The latter of which actually makes an appearance here - as does other franchise mainstays Pamela Landy (Joan Allen), Dr. Albert Hirsch (Albert Finney), Guardian reporter Simon Ross (Paddy Considine) and CIA Director Ezra Kramer (Scott Glenn). Which are Gilroy's attempts at continuity tie-backs to the previous trilogy, as is the fact that it's set almost concurrently with the events of The Bourne Ultimatum. It doesn't work; their appearances are perfunctory and superfluous, and viewers new to the franchise would just be wondering who they are and what they're there for. It just doesn't feel like a Bourne movie. The plot business in between action scenes is dull and tiresome; Cross and Shearing trudge from plot point A to plot point B, while Byer and Turso laboriously follow their footsteps.
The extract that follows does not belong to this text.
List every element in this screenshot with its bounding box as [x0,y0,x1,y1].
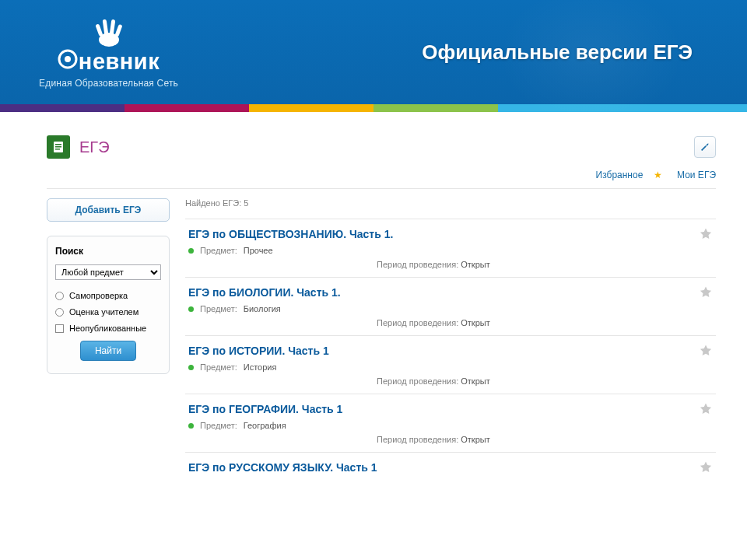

Where are the action scenes? There's a good long first act in which Cross and another Outcome operative (played by Oscar Isaac) warily circle each other in an isolated Alaskan cabin, and it couldn't even give us a good fight scene between the two?
I'll say it again: it doesn't feel like a Bourne movie. Gilroy's vision to continue the franchise is fundamentally misconceived. (There was Treadstone, and Blackbriar, and hey look, here's another unethical government assassin program that needs to be covered up by eliminating everyone involved! It's like the CIA just goes through a dozen of these a year, don't they?) If it weren't for Bourne's name in the title, it'd be a reasonably slick - yet still somewhat anodyne - Hollywood spy action thriller. But as a bona fide official new entry in the series, it's a huge disappointment. Because once again, how the hell can you think of making a Bourne movie without a signature hand-to-hand fight scene? Aiyoo, Tony Gilroy, what laa??